The ribs used for Korean style BBQ beef ribs are cross cut beef short ribs. You may also see them labeled as “flanken cut beef ribs”. If they have 4 bone sections, they are from the chuck and if they have 3 wider bones, they are from the plate section.
Mise en place
The marinade brings a collection of sweet, savory, bold, and spicy flavors. When marinating, you don’t have to have the meat submerged in the marinade, just coated. Put them in a gallon zip top bag and flip them every hour or so.

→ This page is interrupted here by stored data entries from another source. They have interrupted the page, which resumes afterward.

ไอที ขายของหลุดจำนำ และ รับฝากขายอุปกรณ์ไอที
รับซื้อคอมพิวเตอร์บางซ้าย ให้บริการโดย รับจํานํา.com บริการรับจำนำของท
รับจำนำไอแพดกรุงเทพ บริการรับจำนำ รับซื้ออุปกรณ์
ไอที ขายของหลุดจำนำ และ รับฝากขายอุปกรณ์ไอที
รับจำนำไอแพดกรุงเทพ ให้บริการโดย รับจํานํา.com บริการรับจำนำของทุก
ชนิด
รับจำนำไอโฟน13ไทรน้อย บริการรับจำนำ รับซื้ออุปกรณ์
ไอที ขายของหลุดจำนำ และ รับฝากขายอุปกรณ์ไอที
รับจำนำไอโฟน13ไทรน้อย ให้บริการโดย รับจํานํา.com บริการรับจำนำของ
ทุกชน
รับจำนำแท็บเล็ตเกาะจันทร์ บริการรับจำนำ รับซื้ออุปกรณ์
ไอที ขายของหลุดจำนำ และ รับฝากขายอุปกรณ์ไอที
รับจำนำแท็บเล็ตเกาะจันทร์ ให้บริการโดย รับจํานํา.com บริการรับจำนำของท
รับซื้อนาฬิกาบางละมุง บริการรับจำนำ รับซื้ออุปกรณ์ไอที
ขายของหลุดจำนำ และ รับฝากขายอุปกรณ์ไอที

With whole beef short ribs, you have to cook them low and slow for upwards of 6 hours to get them cooked correctly. But the cross cut ribs cook quickly, just 4 minutes a side over medium high heat. The SABER infrared cooking system keeps the beef from drying out.
While the beef is going, quickly cook the green beans. Putting the garlic and ginger in the oil for just about 15 seconds flavors the oil in which the beans will cook. I’m a huge fan of the dual coil side burner on the SABER Elite. It gives you flexibility with pan sizes and a wide range of temperature control.
Since the green beans are parboiled, this whole dish only takes about 8 minutes to cook.
Because of the marinade, these ribs will kick off a good bit of smoke as they cook, but don’t panic. The unique infrared cooking grates prevent any flare ups.
This is actually a very simple dish but your guests will be impressed with your culinary skills. Just don’t tell them how easy it is.